** Input data follows **
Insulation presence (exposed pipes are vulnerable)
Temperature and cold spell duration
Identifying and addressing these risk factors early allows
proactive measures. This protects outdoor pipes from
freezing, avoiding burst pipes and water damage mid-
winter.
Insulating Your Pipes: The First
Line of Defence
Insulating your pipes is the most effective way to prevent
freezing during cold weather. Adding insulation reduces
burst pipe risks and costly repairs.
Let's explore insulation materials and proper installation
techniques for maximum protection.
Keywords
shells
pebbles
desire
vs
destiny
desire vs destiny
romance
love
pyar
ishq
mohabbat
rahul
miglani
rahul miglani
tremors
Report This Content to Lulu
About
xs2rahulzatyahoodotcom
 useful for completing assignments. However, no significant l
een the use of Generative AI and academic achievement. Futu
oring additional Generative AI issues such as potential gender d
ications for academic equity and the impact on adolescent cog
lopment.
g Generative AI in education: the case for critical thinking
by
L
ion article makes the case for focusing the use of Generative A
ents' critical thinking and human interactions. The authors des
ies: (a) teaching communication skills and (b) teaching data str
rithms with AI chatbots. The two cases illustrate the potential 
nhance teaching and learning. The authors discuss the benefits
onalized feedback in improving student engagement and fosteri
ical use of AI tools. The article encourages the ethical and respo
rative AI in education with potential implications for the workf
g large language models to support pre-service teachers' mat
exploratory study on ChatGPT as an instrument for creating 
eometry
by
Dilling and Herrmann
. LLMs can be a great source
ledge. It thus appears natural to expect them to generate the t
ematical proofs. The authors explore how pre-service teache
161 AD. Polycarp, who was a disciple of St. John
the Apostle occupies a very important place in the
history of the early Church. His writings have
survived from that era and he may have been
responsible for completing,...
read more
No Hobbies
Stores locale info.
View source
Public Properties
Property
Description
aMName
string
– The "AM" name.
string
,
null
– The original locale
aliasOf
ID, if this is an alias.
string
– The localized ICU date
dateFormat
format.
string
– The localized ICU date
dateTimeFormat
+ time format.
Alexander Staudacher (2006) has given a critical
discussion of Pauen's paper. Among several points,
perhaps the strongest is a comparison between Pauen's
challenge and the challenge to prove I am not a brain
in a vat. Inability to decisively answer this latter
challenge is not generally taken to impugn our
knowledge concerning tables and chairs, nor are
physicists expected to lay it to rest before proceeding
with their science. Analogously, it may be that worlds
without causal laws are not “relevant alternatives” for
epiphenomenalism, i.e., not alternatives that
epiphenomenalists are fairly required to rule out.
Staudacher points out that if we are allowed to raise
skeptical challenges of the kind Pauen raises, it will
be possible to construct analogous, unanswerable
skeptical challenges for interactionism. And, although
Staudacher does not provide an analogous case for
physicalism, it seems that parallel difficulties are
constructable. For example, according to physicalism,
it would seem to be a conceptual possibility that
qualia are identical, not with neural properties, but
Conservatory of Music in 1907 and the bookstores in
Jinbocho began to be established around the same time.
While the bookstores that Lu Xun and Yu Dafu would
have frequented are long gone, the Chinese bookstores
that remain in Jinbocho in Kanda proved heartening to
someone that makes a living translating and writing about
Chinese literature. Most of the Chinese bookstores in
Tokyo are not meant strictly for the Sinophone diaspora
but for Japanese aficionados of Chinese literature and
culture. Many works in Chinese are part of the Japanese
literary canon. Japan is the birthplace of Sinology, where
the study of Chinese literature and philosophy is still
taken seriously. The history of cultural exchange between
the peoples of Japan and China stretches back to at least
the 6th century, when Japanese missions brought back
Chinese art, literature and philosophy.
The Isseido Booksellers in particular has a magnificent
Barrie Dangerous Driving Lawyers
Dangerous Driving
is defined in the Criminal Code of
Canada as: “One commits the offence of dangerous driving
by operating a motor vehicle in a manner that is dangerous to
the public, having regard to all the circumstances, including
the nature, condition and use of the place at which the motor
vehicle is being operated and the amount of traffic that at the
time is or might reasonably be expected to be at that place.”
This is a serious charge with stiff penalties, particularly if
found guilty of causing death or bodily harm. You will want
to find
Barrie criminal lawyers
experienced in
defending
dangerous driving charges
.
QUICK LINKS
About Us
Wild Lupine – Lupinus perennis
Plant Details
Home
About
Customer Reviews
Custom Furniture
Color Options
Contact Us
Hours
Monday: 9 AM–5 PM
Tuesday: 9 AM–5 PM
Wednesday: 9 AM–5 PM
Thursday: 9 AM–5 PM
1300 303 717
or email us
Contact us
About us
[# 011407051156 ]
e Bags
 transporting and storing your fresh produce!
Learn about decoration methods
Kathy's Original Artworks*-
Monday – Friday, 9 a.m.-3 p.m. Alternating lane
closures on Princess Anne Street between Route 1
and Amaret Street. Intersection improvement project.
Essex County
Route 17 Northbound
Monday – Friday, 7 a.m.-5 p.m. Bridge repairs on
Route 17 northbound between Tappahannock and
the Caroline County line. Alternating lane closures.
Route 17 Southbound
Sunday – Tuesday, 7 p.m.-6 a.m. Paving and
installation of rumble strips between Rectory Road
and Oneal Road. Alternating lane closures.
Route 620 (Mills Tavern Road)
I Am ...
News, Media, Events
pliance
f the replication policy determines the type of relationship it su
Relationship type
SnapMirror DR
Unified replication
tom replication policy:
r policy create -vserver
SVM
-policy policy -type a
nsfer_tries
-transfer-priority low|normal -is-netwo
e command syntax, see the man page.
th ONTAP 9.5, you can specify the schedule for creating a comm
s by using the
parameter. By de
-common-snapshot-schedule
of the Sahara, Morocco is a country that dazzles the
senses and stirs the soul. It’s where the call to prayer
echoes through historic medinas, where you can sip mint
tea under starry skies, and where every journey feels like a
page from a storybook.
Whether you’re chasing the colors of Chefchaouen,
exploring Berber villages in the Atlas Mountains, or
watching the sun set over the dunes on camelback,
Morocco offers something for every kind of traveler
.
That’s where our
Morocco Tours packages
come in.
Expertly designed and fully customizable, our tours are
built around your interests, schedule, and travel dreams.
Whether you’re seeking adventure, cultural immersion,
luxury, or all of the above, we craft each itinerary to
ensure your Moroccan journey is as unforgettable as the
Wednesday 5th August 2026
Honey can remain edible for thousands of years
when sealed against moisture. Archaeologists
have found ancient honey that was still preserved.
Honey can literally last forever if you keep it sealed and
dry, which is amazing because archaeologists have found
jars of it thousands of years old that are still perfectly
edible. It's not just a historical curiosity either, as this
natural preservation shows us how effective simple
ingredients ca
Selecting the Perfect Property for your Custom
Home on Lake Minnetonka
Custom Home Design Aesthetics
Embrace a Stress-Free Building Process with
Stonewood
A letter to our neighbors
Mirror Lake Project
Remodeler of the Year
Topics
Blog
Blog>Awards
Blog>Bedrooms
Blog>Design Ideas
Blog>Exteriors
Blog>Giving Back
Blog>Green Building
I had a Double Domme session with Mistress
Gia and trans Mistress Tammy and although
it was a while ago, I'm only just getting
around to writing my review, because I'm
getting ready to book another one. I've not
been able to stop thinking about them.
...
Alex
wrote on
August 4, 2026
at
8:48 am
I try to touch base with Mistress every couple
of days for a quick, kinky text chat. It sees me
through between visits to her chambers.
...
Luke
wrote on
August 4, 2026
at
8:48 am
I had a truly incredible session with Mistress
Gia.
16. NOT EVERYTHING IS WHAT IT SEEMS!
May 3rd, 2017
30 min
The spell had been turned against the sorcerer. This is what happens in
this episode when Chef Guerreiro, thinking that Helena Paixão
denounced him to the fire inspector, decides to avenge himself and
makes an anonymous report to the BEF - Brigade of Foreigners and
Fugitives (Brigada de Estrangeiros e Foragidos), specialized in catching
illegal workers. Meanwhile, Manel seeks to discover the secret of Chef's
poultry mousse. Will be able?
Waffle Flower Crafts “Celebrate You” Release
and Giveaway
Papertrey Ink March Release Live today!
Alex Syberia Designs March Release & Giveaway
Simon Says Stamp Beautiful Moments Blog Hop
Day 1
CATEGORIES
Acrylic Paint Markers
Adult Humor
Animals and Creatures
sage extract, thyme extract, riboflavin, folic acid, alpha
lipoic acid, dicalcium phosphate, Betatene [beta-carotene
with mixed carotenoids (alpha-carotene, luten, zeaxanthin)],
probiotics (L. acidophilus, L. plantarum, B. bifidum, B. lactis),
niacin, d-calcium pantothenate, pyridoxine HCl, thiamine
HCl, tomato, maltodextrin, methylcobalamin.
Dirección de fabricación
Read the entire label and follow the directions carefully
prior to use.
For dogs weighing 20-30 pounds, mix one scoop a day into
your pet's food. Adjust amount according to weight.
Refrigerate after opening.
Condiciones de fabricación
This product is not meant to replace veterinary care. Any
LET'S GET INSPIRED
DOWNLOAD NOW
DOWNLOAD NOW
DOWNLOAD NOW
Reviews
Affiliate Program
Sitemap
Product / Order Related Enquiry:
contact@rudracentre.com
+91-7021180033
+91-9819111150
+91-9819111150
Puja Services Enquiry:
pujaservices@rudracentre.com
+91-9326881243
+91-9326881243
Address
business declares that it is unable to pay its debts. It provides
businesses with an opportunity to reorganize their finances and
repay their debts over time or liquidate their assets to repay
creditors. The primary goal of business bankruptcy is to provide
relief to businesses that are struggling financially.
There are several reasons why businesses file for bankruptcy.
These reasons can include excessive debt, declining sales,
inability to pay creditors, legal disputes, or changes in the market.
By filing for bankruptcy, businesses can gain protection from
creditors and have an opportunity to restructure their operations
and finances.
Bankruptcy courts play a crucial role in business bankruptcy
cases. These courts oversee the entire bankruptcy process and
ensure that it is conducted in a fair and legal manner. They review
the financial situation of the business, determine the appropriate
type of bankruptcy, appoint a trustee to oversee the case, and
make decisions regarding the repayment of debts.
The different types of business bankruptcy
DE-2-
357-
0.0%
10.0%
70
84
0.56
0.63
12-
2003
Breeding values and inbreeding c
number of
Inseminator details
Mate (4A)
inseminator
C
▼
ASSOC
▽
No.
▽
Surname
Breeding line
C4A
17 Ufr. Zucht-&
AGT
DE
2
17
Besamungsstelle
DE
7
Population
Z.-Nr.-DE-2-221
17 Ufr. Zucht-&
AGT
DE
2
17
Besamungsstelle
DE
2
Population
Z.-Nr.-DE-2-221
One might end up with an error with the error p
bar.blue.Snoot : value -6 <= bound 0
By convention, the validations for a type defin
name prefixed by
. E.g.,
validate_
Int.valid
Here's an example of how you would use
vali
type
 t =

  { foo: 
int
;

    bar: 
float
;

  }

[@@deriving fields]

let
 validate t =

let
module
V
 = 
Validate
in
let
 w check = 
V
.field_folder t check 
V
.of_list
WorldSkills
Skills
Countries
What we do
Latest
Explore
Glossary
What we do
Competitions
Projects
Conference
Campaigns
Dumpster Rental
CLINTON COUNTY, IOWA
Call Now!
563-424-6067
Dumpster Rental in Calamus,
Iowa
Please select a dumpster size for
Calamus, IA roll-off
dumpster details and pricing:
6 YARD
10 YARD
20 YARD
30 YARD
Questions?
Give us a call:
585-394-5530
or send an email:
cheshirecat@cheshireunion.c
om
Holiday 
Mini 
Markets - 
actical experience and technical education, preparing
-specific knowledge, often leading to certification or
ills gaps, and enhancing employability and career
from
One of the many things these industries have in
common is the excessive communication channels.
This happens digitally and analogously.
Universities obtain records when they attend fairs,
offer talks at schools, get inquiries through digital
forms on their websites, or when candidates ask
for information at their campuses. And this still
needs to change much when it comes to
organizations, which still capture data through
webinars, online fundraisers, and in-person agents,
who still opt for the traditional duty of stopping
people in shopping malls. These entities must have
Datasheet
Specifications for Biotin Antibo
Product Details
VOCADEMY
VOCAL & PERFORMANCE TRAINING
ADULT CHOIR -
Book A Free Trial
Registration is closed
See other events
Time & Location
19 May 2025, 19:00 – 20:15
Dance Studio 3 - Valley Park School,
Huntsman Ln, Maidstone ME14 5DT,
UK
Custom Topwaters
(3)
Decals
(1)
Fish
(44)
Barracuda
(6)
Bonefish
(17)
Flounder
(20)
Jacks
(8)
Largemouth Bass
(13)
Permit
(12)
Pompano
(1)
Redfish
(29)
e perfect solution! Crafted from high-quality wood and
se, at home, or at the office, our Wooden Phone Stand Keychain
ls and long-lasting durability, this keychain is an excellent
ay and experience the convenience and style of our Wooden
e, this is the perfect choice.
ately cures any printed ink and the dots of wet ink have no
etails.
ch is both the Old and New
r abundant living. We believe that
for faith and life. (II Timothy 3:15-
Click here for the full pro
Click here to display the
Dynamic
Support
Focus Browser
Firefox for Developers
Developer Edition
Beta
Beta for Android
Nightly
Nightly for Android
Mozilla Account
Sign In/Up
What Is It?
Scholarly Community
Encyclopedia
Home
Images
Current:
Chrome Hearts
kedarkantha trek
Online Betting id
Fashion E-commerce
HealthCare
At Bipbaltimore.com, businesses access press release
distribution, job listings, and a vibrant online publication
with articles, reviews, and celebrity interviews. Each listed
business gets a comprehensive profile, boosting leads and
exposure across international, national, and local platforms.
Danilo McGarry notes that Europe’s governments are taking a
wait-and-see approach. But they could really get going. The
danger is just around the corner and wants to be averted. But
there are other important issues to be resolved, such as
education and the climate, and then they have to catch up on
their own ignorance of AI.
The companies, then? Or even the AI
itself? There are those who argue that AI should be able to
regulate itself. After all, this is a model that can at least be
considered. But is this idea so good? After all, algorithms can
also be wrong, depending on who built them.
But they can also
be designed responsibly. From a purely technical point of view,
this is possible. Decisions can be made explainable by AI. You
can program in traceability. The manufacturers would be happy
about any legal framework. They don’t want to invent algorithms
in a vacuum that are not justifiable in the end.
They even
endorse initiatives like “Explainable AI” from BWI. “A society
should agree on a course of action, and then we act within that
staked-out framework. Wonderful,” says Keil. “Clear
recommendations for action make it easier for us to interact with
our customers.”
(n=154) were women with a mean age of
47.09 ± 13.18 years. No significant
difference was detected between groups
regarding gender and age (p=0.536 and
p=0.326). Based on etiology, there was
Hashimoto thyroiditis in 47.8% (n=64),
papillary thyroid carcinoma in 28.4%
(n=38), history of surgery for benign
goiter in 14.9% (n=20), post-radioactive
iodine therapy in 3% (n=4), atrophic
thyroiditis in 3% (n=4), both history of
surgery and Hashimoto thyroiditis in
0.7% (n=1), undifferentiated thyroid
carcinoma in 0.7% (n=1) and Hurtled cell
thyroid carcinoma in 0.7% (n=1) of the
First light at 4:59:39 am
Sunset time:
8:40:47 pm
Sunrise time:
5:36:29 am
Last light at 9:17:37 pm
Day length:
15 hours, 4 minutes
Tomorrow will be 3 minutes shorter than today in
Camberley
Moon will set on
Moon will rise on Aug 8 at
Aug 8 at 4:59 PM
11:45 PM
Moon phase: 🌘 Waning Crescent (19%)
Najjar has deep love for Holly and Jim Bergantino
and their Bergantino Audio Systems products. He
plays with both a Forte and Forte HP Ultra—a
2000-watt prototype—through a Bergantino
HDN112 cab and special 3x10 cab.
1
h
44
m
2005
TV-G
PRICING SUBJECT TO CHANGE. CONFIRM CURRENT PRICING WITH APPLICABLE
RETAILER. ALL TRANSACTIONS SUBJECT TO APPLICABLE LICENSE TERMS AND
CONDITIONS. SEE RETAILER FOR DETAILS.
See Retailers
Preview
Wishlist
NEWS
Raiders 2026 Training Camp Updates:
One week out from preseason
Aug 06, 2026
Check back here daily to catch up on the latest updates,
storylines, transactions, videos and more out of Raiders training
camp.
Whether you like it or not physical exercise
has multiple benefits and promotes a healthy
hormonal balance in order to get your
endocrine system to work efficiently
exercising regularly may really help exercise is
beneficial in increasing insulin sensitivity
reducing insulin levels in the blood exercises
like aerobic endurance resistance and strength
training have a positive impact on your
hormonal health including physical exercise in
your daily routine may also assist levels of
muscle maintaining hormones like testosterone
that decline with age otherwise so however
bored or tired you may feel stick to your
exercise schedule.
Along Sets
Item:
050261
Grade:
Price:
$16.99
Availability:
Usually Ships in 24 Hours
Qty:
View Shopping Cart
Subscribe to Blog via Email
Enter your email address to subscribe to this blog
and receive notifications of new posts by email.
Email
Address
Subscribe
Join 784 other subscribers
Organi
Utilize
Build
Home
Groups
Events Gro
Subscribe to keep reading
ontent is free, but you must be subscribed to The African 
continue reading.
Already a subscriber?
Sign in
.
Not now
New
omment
** End of Input data **
From the material above, set down exactly the lines starting at the one with "Tuesday: 9 AM–5 PM" and ending at the one with "Honey can literally", end lines included.

Tuesday: 9 AM–5 PM
Wednesday: 9 AM–5 PM
Thursday: 9 AM–5 PM
1300 303 717
or email us
Contact us
About us
[# 011407051156 ]
e Bags
 transporting and storing your fresh produce!
Learn about decoration methods
Kathy's Original Artworks*-
Monday – Friday, 9 a.m.-3 p.m. Alternating lane
closures on Princess Anne Street between Route 1
and Amaret Street. Intersection improvement project.
Essex County
Route 17 Northbound
Monday – Friday, 7 a.m.-5 p.m. Bridge repairs on
Route 17 northbound between Tappahannock and
the Caroline County line. Alternating lane closures.
Route 17 Southbound
Sunday – Tuesday, 7 p.m.-6 a.m. Paving and
installation of rumble strips between Rectory Road
and Oneal Road. Alternating lane closures.
Route 620 (Mills Tavern Road)
I Am ...
News, Media, Events
pliance
f the replication policy determines the type of relationship it su
Relationship type
SnapMirror DR
Unified replication
tom replication policy:
r policy create -vserver
SVM
-policy policy -type a
nsfer_tries
-transfer-priority low|normal -is-netwo
e command syntax, see the man page.
th ONTAP 9.5, you can specify the schedule for creating a comm
s by using the
parameter. By de
-common-snapshot-schedule
of the Sahara, Morocco is a country that dazzles the
senses and stirs the soul. It’s where the call to prayer
echoes through historic medinas, where you can sip mint
tea under starry skies, and where every journey feels like a
page from a storybook.
Whether you’re chasing the colors of Chefchaouen,
exploring Berber villages in the Atlas Mountains, or
watching the sun set over the dunes on camelback,
Morocco offers something for every kind of traveler
.
That’s where our
Morocco Tours packages
come in.
Expertly designed and fully customizable, our tours are
built around your interests, schedule, and travel dreams.
Whether you’re seeking adventure, cultural immersion,
luxury, or all of the above, we craft each itinerary to
ensure your Moroccan journey is as unforgettable as the
Wednesday 5th August 2026
Honey can remain edible for thousands of years
when sealed against moisture. Archaeologists
have found ancient honey that was still preserved.
Honey can literally last forever if you keep it sealed and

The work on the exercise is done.